On aura compris que le cher photographe est un rusé compère, qui manie la pub comme trente-six Séguéla, en plus finaud.

Mais qu’en est-il de son film ? Après les premières minutes qui vaudront quelque agacement aux amateurs (une vue aérienne de volcan est sonorisée par la sempiternelle mélopée d’une chanteuse tiers-mondiste, glapissant, comme dans une pub pour du café, un texte indéchiffrable, suivie de diverses cantates assez tire-larmes), et qui laissent craindre qu’on va jouer du violon plutôt que de fournir des arguments, cela se tasse, et la suite fait dans le sérieux. Sont abordés, sinon traités, les sujets sur l’agriculture, l’élevage et la pêche intensifs, sur le pétrole, sur le gaspillage de l’eau, sur la folie des grandeurs qui ravage certains pays sans ressouces naturelles comme Dubaï, et tout cela est intéressant. On n’en regrette que davantage le coup de chapeau, peu avant la fin, à la politique écologique... du Gabon ! Puis on en vient au serpent de mer, le réchauffement climatique. Et là, il faut regretter que les choses se gâtent, car le film (qui ne craint pas d’affirmer que, selon les scientifiques, les choses se sont aggravées dernièrement, alors que le dernier rapport du GIEC a précisément réduit les perspectives catastrophistes de l’avant-dernier) reprend deux bobards débités par Al Gore dans « son » film – qui n’est pas de Gore, mais de Davis Guggenheim.
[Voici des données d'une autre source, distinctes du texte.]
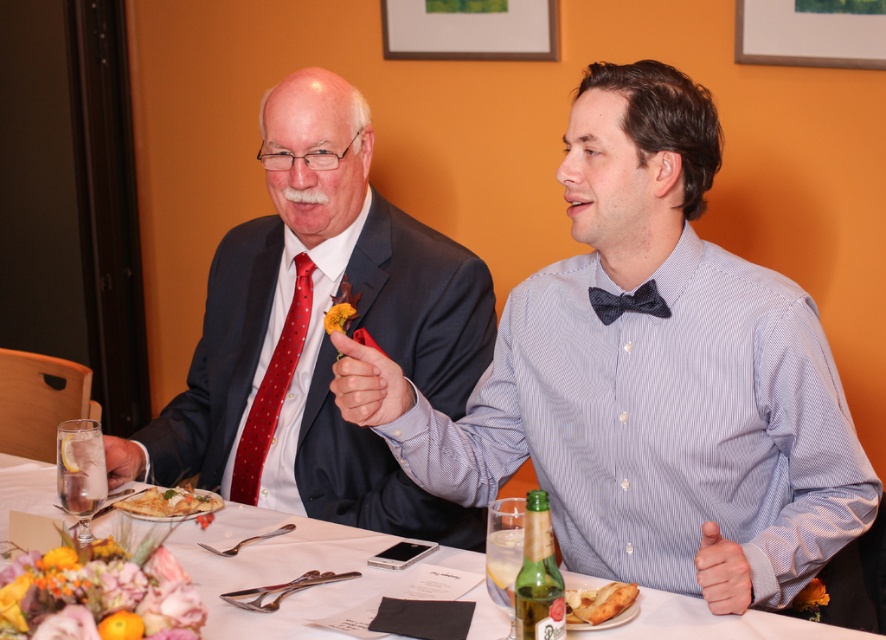 Is point (266, 372) behind point (661, 301)?

Yes.

From the picture: Is red dotted tie at left thinner than dark blue textured bow tie at center?

No, red dotted tie at left is not thinner than dark blue textured bow tie at center.

Between point (255, 403) and point (618, 301), which one is positioned behind?

Point (255, 403)

This screenshot has height=640, width=886. What are the coordinates of `red dotted tie at left` in the screenshot? It's located at (271, 388).

Which of these two, golden crispy flatbread at lower left or golden crispy bread at lower center, stands shorter?

golden crispy flatbread at lower left is shorter.

Is point (136, 506) farther from camera compared to point (622, 595)?

That is True.

Image resolution: width=886 pixels, height=640 pixels. I want to click on golden crispy flatbread at lower left, so click(x=168, y=502).

Does matte black suit at left appear over matte blue shirt at center?

Yes, matte black suit at left is above matte blue shirt at center.

Is matte black suit at left shorter than matte blue shirt at center?

In fact, matte black suit at left may be taller than matte blue shirt at center.

This screenshot has width=886, height=640. Describe the element at coordinates (323, 332) in the screenshot. I see `matte black suit at left` at that location.

Image resolution: width=886 pixels, height=640 pixels. In order to click on matte black suit at left in this screenshot , I will do `click(323, 332)`.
D’abord, le vieux truc des neiges du Kilimandjaro, que le réchauffement aurait presque fait disparaître : on sait que les causes sont tout autres. Ensuite, ne craignant pas de surenchérir sur les extravagances d’Al Gore, qui prétendait que le niveau des océans monterait de six mètres au cours de ce siècle – alors que le même GIEC pronostique entre 25 à 32 centimètres d’élévation –, il affirme que la seule fonte des glaces du Groenland va faire monter ce niveau de... sept mètres !

C’est faire bon marché de l’arithmétique. Compte tenu de la surface des glaces de cette île, 1 841 100 kilomètres carrés, et de celle des océans, 360 700 000 kilomètres carrés, une augmentation de 7 mètres du niveau des eaux terrestres nécessiterait de faire fondre, sur le Groenland, une couche de glace épaisse et uniforme de... 1371 mètres ! D’où viendrait la prodigieuse quantité de chaleur nécessaire ? Alentour, la fameuse « banquise qui fond » ne connaît la fonte qu’en été, et se reconstitue chaque hiver, ce qu’on oublie régulièrement de préciser.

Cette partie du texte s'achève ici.